B.Limitation of Access to and Use of Material Non-Public Information

 

The obligation not to trade on inside information applies not only to the Company and insiders, but also to persons who obtain such information from insiders and use it to their advantage. Thus, liability may be imposed upon the Company, its insiders and also outsiders who are the source of leaks of material information not yet disclosed to the public if the leaks coincide with purchases or sales of the Company's securities (i) by such insiders or outsiders, (ii) by the Company itself, or (iii) by “tippees” (including relatives, friends, investment analysts, etc.).

 

Material non-public information shall not be disseminated to any person outside the Company without that person signing a Non-Disclosure Agreement acknowledging that they are receiving material non-public information and must be distributed within the Company only on a strict “need to know” basis. No employee is permitted to disclose such information selectively or generally to any other employee or outside contact unless the person to whom disclosure is made has a clear right and need to know such information in order to fulfill job responsibilities and such disclosure is approved by the Secretary of the Company. It is permissible to have discussions with investment analysts, but material non-public information may not be disclosed to an investment analyst without the information being simultaneously released to the public. Under no circumstances should any employee discuss such information with family, relatives or business and social acquaintances.

 

Unless specifically authorized to do so, no employee, officer or director may disclose nonpublic information about the Company on the Internet (regardless of whether such information is material), and more specifically in investor discussion forums (like Yahoo!
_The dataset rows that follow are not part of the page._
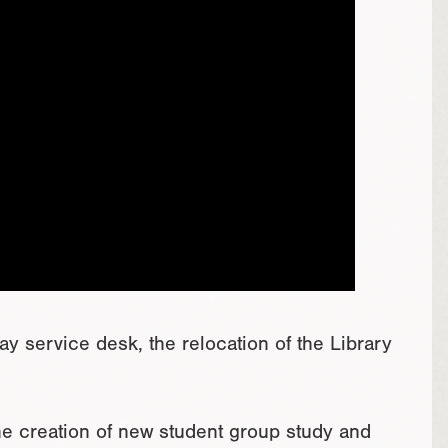
y service desk, the relocation of the Library
the creation of new student group study and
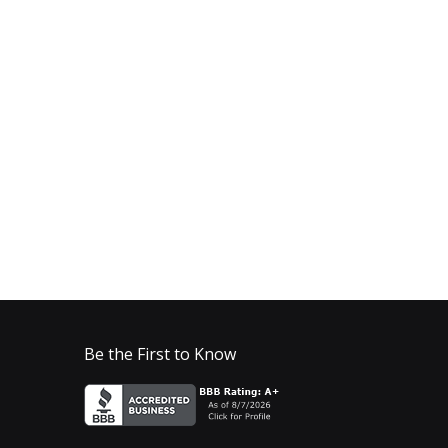
Be the First to Know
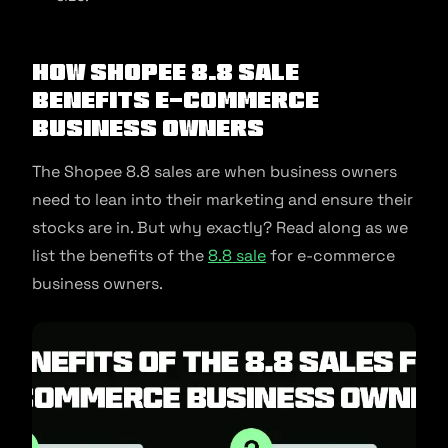
How Shopee 8.8 Sale
Benefits E-commerce
Business Owners
The Shopee 8.8 sales are when business owners
need to lean into their marketing and ensure their
stocks are in. But why exactly? Read along as we
list the benefits of the
8.8 sale
for e-commerce
business owners.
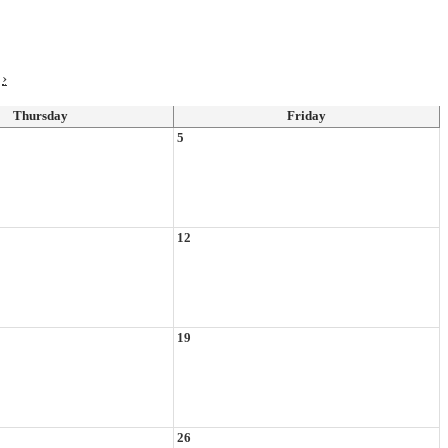
›
Thursday
Friday
5
12
19
26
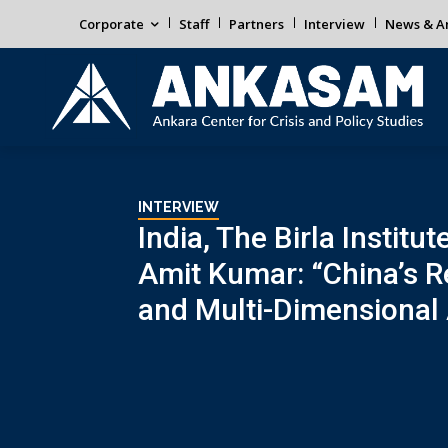
Corporate
Staff
Partners
Interview
News & An
INTERVIEW
India, The Birla Instit
Amit Kumar: “China’s R
and Multi-Dimensional 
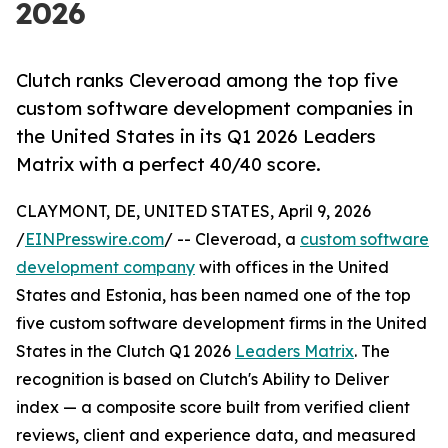
2026
Clutch ranks Cleveroad among the top five
custom software development companies in
the United States in its Q1 2026 Leaders
Matrix with a perfect 40/40 score.
CLAYMONT, DE, UNITED STATES, April 9, 2026
/
EINPresswire.com
/ -- Cleveroad, a
custom software
development company
with offices in the United
States and Estonia, has been named one of the top
five custom software development firms in the United
States in the Clutch Q1 2026
Leaders Matrix
. The
recognition is based on Clutch's Ability to Deliver
index — a composite score built from verified client
reviews, client and experience data, and measured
Finance, Google Finance or The Motley Fool) or chat rooms or message boards where companies and their prospects are discussed. Messages in these investor forums are typically posted by unsophisticated investors who are sometimes poorly informed, and generally are carelessly stated or, in some cases, malicious or manipulative and intended to benefit the message writers’ own stock positions. Accordingly, no employee, officer or director of the Company may discuss the Company or Company-related information in such investor forums, regardless of the situation. In addition, disclosures of material nonpublic information through this forum may amount to a “tip” or leak of such information, in violation of this Policy and applicable law. Despite any inaccuracies that may exist in these investor forums, postings in these forums can result in the disclosure of information that may be harmful to the Company.

 

Typically, public disclosure is accomplished by means of a press release cleared by the Chief Executive Officer and the President. Certain other disclosures are made by the Company in reports to the SEC. Only certain of the Company’s executive officers and investor relations personnel may communicate with securities market professionals, stockholders and members of the media. Employees, officers and directors should refer any such inquiries to the appropriate Company personnel as indicated above.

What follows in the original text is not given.